XS-DC-32X400-SP-G2
Data Center AI32-port 400G spine/core switch for high-capacity data center fabrics and AI-ready backbones.
- 12.8Tbps
- 5,600Mpps
Data Center Solution
Build predictable lossless Ethernet for RDMA and GPU workloads.
RoCEv2 carries RDMA over routed Ethernet and is widely used in AI, HPC, and high-performance storage networks. It gives applications low-latency remote memory access while preserving the operational flexibility of Ethernet.

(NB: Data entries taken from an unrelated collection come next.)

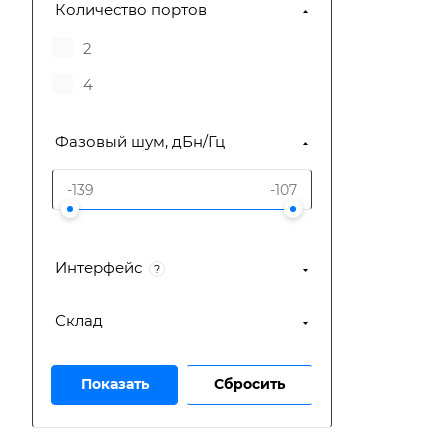
Количество портов
2
4
Фазовый шум, дБн/Гц
Интерфейс
?
Склад
Сбросить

RoCEv2 is also unforgiving. Packet loss, congestion, incorrect priority mapping, or inconsistent lossless policy can quickly reduce job performance. An xSONiC RoCEv2 design should therefore treat QoS, routing, telemetry, and failure testing as one system.
| Layer | Design Decision | Validation |
|---|---|---|
| Application | Identify RDMA workloads and traffic phases. | Test all-reduce, storage, and failure behavior. |
| Host NIC | Configure priorities, DSCP, ECN, and PFC expectations. | Confirm NIC counters and congestion response. |
| xSONiC leaf | Map traffic classes to queues and lossless priorities. | Check PFC, ECN, ETS, and DCBX state. |
| Fabric | Provide predictable ECMP, bandwidth, and convergence. | Validate path diversity and failure recovery. |
| Telemetry | Monitor queue depth, drops, pause frames, and latency. | Correlate network state with workload timing. |
RoCEv2 deployments should keep RDMA traffic classification explicit. Operators usually define a DSCP or priority value for RDMA, map that value to a queue, and then apply PFC only where lossless behavior is required.
Application traffic
|
v
Host NIC marks DSCP / priority
|
v
xSONiC leaf maps priority to queue
|
v
PFC / ECN / ETS policy applies to selected traffic class
| Mechanism | Purpose | Design Warning |
|---|---|---|
| PFC | Prevents packet loss for selected priorities. | Overuse can spread pause behavior across the fabric. |
| ECN | Marks congestion before queue overflow. | Thresholds must match buffer and workload behavior. |
| CNP | Tells senders to reduce rate after congestion feedback. | Feedback path delay matters during incast. |
| Fast CNP | Shortens sender notification in supported designs. | Requires flow awareness and careful validation. |
| ETS | Balances bandwidth among traffic classes. | Avoid starving non-RDMA operational traffic. |
GPU / storage servers
|
v
100G / 200G / 400G / 800G xSONiC leaves
|
v
High-radix xSONiC spines
|
v
Peer pods, storage, or backend GPU domains
Large AI clusters often separate backend GPU traffic, storage traffic, and frontend service traffic. Smaller deployments may share layers, but the QoS policy should still keep traffic classes explicit.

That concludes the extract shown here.